▶ _WHAT YOU SHOULD DO_
Scan the entries below line by line and state how many lines contain the string "info", giving only the number.

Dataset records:
::::::

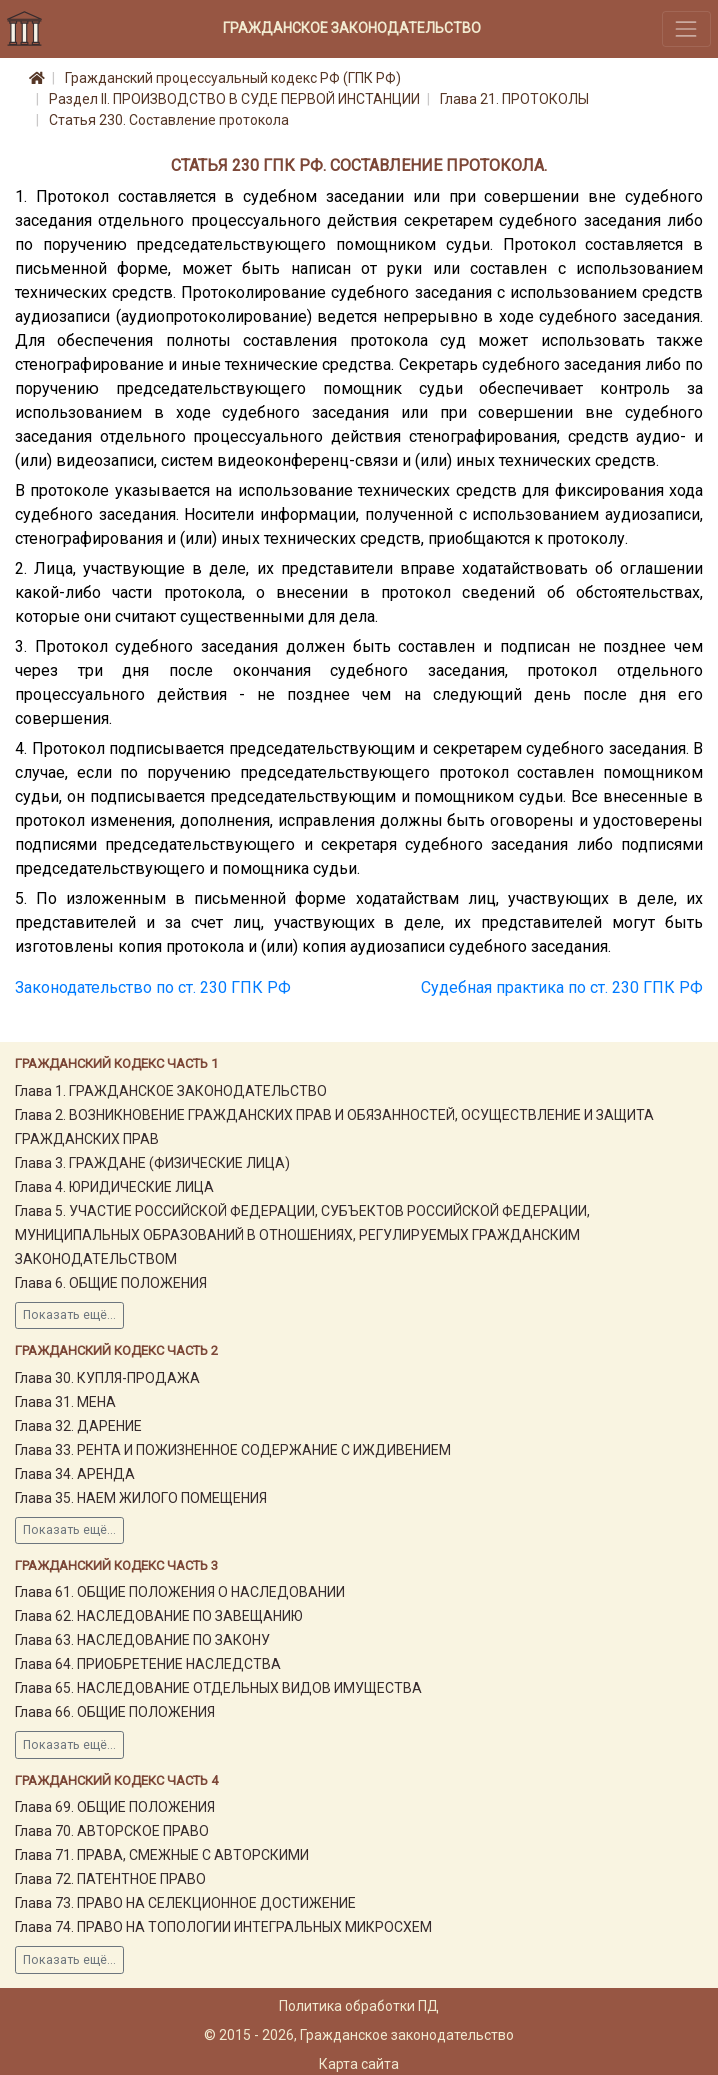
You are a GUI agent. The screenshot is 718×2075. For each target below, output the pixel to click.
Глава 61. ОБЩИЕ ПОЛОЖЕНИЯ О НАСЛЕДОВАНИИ (180, 1592)
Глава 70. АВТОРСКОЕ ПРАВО (112, 1831)
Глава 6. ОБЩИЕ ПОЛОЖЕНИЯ (111, 1283)
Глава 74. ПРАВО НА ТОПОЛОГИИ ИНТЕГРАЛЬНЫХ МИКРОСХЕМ (223, 1927)
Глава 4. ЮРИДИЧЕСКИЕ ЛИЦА (114, 1187)
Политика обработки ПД (359, 2006)
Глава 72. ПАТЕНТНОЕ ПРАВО (110, 1879)
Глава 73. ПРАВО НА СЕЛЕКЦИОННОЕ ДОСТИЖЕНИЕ (185, 1903)
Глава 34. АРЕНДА (75, 1474)
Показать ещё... (69, 1315)
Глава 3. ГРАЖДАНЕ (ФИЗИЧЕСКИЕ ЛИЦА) (152, 1163)
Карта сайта (359, 2064)
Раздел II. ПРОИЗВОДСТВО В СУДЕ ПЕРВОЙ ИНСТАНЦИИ (234, 99)
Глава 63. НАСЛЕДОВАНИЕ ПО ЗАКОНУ (142, 1640)
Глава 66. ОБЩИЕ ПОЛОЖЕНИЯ (115, 1712)
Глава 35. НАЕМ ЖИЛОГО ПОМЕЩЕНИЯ (141, 1498)
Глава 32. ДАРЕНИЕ (78, 1426)
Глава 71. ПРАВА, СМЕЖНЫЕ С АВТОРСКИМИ (162, 1855)
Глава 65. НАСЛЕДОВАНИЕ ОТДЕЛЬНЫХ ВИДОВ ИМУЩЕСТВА (218, 1688)
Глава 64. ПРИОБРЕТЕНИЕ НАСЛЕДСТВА (148, 1664)
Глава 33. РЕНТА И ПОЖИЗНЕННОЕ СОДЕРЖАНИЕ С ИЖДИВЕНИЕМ (233, 1450)
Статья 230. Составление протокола (169, 120)
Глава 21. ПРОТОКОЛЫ (514, 99)
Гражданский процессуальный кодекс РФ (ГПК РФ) (233, 78)
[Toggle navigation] (686, 28)
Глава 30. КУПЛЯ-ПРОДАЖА (107, 1378)
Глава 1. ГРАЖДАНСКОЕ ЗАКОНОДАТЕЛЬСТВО (171, 1091)
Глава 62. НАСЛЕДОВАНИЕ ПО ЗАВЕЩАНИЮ (159, 1616)
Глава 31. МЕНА (65, 1402)
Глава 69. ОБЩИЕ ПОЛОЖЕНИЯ (115, 1807)
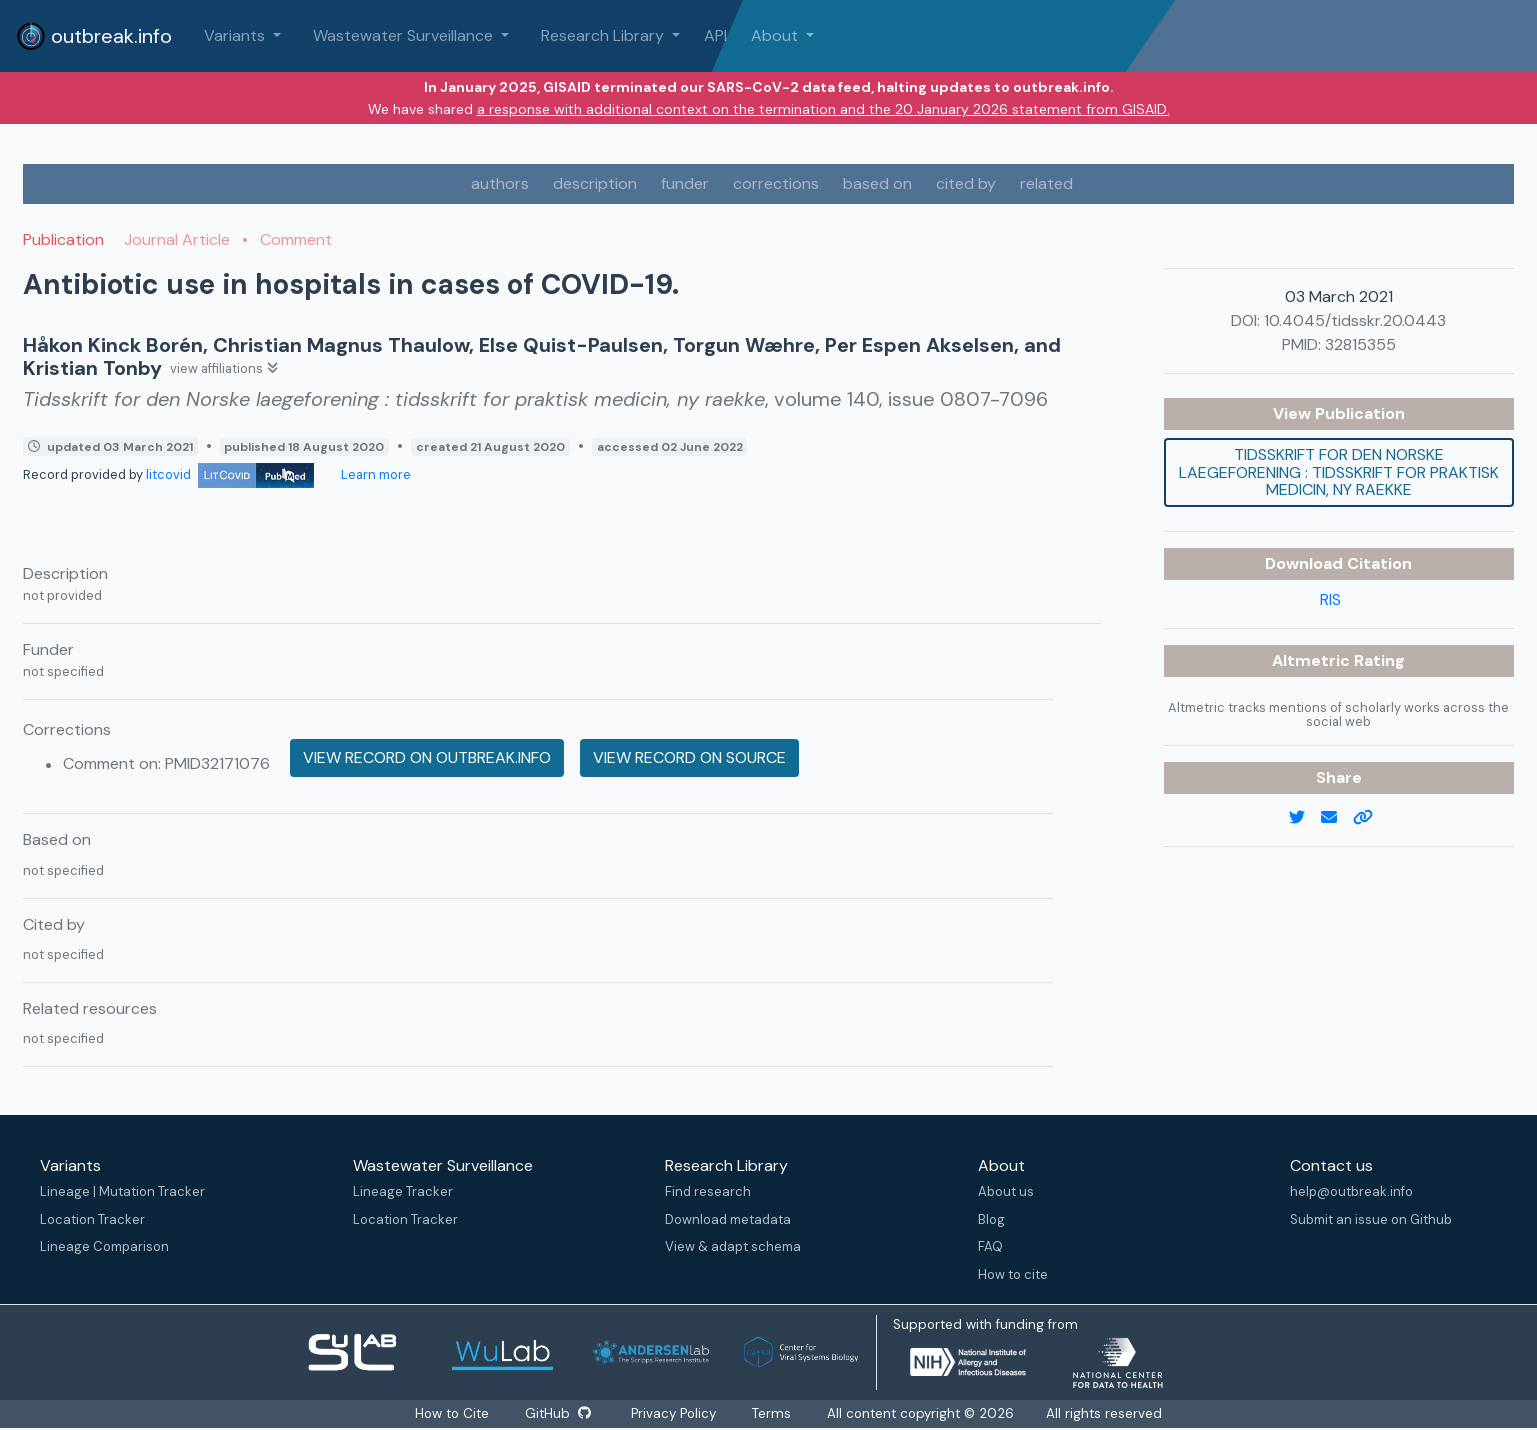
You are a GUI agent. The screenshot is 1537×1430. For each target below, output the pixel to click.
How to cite (1013, 1274)
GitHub (559, 1413)
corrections (776, 183)
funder (685, 183)
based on (877, 183)
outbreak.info (94, 36)
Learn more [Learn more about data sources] (374, 474)
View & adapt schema (733, 1246)
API (715, 35)
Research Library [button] (604, 35)
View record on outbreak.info (427, 757)
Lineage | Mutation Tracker (122, 1191)
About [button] (776, 35)
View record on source (689, 757)
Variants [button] (236, 35)
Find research (708, 1191)
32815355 (1360, 344)
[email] (1337, 818)
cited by (966, 183)
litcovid (230, 474)
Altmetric (1313, 660)
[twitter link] (1305, 818)
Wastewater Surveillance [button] (405, 35)
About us (1006, 1191)
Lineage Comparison (104, 1246)
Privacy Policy (677, 1413)
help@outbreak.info (1351, 1191)
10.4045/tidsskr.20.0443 (1355, 320)
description (595, 183)
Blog (991, 1219)
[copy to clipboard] (1371, 818)
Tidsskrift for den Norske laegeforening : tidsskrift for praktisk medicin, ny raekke (1339, 472)
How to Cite (452, 1413)
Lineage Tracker (403, 1191)
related (1046, 183)
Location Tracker (92, 1219)
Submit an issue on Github (1371, 1219)
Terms (775, 1413)
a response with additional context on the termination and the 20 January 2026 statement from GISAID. (823, 109)
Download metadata (728, 1219)
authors (500, 183)
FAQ (990, 1246)
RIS (1330, 599)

::::::

▶ _THE ANSWER_
3